A compromised skin barrier exacerbates sensitivities, so your rosacea-tackling routine should contain a hydrating serum to draw moisture into your skin. This one from La Roche Posay contains 10% soothing panthenol (vitamin B5), which is intensely hydrating and has been shown in studies to support the skin barrier and reduce moisture loss.

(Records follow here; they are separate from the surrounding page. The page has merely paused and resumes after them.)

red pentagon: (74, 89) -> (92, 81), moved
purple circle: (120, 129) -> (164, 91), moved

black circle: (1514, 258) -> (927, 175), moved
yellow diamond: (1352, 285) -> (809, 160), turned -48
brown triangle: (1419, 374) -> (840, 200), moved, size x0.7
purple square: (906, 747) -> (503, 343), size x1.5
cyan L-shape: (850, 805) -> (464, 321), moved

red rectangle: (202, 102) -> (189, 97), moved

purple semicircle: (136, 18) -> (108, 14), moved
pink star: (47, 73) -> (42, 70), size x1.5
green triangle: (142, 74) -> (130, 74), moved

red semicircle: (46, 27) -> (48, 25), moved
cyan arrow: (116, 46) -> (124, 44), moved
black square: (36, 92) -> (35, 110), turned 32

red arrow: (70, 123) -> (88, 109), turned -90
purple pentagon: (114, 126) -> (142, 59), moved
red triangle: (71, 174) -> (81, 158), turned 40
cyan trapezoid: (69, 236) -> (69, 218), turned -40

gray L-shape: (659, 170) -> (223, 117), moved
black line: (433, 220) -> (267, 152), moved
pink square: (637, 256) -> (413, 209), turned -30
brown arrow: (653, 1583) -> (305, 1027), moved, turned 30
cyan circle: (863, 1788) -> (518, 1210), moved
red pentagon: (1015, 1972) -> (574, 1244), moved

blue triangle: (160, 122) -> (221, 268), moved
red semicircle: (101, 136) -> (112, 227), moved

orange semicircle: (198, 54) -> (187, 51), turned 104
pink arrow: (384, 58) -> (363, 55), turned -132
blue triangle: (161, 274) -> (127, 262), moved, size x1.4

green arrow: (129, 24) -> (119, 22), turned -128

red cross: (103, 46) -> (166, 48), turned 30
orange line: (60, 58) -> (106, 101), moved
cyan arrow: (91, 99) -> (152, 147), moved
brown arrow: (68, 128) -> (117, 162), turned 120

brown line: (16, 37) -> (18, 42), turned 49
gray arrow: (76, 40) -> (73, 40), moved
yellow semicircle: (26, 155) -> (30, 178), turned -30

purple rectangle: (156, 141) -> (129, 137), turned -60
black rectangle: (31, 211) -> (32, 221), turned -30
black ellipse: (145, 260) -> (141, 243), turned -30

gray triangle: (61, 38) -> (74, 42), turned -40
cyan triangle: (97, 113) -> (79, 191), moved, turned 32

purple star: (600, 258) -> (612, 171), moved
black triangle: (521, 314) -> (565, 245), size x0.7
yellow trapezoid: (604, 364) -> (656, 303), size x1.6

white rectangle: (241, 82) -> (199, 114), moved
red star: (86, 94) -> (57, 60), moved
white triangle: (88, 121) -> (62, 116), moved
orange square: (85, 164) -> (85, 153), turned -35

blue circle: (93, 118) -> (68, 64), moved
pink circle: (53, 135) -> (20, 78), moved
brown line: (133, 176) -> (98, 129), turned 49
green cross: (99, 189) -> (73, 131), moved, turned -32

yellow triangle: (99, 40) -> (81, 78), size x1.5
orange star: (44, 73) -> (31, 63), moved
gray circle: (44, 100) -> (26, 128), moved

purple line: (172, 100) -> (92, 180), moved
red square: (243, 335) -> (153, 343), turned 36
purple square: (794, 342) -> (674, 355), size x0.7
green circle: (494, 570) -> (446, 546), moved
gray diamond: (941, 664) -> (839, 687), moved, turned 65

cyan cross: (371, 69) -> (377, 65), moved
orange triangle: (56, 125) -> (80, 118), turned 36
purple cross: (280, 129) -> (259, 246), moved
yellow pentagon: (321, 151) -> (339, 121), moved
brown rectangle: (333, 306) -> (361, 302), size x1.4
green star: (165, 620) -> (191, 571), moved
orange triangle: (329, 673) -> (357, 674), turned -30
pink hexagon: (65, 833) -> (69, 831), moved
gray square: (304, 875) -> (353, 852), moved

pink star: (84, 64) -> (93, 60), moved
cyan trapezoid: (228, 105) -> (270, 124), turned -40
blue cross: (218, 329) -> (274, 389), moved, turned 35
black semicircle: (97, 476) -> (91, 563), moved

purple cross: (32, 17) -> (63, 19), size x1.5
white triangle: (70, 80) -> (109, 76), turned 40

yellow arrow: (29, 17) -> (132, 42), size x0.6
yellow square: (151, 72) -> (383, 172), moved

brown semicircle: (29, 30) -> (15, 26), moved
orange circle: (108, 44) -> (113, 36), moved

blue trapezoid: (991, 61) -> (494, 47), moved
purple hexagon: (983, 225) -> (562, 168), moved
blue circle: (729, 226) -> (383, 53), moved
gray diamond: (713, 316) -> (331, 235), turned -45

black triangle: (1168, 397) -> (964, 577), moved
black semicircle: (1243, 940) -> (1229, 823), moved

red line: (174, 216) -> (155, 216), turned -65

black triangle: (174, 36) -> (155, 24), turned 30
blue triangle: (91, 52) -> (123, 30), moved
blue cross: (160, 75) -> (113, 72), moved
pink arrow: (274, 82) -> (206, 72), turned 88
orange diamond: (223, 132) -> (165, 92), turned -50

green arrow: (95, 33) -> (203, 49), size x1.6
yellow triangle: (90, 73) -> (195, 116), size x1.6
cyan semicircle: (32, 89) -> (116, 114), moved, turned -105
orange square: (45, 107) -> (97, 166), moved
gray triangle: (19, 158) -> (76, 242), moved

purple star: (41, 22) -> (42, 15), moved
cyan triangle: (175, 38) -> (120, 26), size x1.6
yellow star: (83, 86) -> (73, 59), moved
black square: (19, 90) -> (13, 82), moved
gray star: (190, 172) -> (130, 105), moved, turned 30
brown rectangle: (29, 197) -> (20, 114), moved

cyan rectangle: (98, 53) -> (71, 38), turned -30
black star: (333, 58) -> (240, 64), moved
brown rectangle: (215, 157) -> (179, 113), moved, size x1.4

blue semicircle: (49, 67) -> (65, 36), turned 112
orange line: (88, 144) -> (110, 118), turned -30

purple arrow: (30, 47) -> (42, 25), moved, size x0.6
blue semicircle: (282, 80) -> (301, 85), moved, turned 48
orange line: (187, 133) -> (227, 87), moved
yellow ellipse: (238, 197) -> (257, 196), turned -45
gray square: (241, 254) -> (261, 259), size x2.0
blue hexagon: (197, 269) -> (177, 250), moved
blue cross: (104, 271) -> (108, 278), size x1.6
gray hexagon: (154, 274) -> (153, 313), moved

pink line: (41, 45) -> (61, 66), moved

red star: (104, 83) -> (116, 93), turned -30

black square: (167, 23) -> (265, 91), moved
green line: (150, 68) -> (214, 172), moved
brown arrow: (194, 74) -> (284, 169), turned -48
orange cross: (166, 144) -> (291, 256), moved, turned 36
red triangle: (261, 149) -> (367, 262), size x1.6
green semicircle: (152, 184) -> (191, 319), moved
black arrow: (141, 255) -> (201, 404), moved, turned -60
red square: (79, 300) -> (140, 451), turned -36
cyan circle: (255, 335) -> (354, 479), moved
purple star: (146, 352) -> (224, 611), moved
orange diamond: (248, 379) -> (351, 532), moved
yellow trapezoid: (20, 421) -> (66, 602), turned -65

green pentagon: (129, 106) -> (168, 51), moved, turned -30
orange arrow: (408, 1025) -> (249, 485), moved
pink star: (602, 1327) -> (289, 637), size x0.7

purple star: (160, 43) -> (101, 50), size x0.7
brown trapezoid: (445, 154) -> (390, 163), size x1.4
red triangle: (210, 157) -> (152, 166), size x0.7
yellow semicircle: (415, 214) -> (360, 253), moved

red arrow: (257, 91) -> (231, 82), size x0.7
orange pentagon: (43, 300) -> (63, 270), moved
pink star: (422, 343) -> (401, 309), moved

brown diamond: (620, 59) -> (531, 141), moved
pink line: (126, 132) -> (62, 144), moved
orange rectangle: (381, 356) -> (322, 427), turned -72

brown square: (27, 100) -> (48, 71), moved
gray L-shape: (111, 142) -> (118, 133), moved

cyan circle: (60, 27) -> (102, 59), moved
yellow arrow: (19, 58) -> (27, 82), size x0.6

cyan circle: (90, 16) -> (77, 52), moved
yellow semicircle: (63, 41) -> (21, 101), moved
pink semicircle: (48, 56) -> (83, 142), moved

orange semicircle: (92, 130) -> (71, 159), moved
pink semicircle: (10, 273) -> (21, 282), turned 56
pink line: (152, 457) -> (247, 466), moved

The protective balm: Skinceuticals Epidermal Repair, £80

If you struggle with post-shower flare-ups, firstly, you may want to turn your water temperature down a degree or two. But, if you are still struggling, Gallagher and Dr Hextall recommend this simple trick; apply a thick layer of barrier-boosting moisturiser before you shower. This will lock moisture into your skin and form a protective film against your potentially skin-irritating shampoo. 


The accessible prescription product: Skin&Me Daily Doser, from £29.99

Getting an appointment with a dermatologist can be incredibly helpful if you suspect you have rosacea but we know that it can be costly and time-consuming. Online services such as Skin&Me offer a more accessible solution, whereby you can get tailored prescription formulas for your rosacea through digital-based consultations. 


The rosacea-safe wrinkle reducer: Skinbetter Science AlphaRet, available from Get Harley

If you thought you couldn't use retinoids when you have rosacea, think again. With the right formula, you can. This clever cream is recommended by multiple dermatologists for targeting fine lines and uneven tone, without causing a flare-up. You will want to start using it very slowly, but it proves rosacea doesn't have to limit your other skin goals.


The redness-reducing cover up: IT Cosmetics CC+ Cream SPF50+, £36.50

Open the makeup bags of many skin experts with rosacea and you're likely to find this CC cream inside. It's so loved because it gives you the coverage you need when your skin is particularly red, but leaves you with a natural-looking glow base that doesn't sit on your skin like a mask.